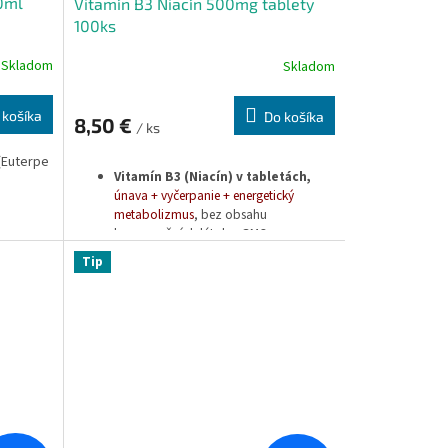
0ml
Vitamín B3 Niacín 500mg tablety
100ks
Skladom
Skladom
 košíka
Do košíka
8,50 €
/ ks
 (Euterpe
Vitamín B3 (Niacín) v tabletách,
ú
nava + vyčerpanie + energetický
metabolizmus
, bez obsahu
konzervačných látok a GMO.
Tip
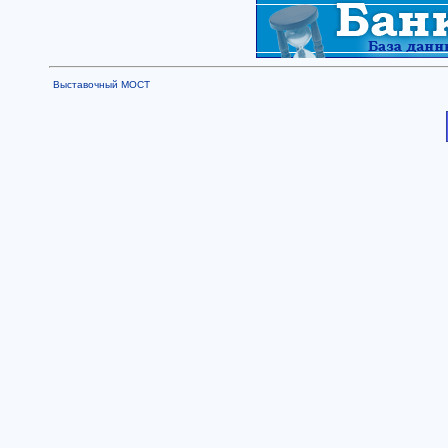
Выставочный МОСТ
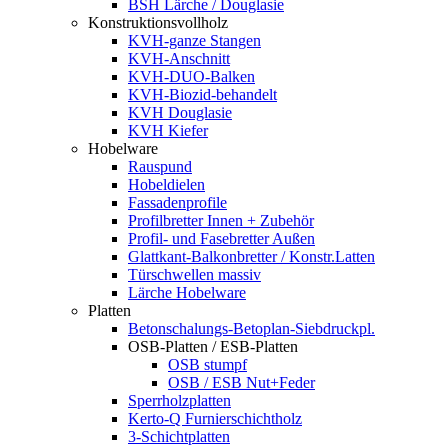
BSH Lärche / Douglasie
Konstruktionsvollholz
KVH-ganze Stangen
KVH-Anschnitt
KVH-DUO-Balken
KVH-Biozid-behandelt
KVH Douglasie
KVH Kiefer
Hobelware
Rauspund
Hobeldielen
Fassadenprofile
Profilbretter Innen + Zubehör
Profil- und Fasebretter Außen
Glattkant-Balkonbretter / Konstr.Latten
Türschwellen massiv
Lärche Hobelware
Platten
Betonschalungs-Betoplan-Siebdruckpl.
OSB-Platten / ESB-Platten
OSB stumpf
OSB / ESB Nut+Feder
Sperrholzplatten
Kerto-Q Furnierschichtholz
3-Schichtplatten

EXERCISE OBJECTIVE | How many lines above contain the word "Douglasie"? Reply with only the number.

YOUR RESPONSE | 2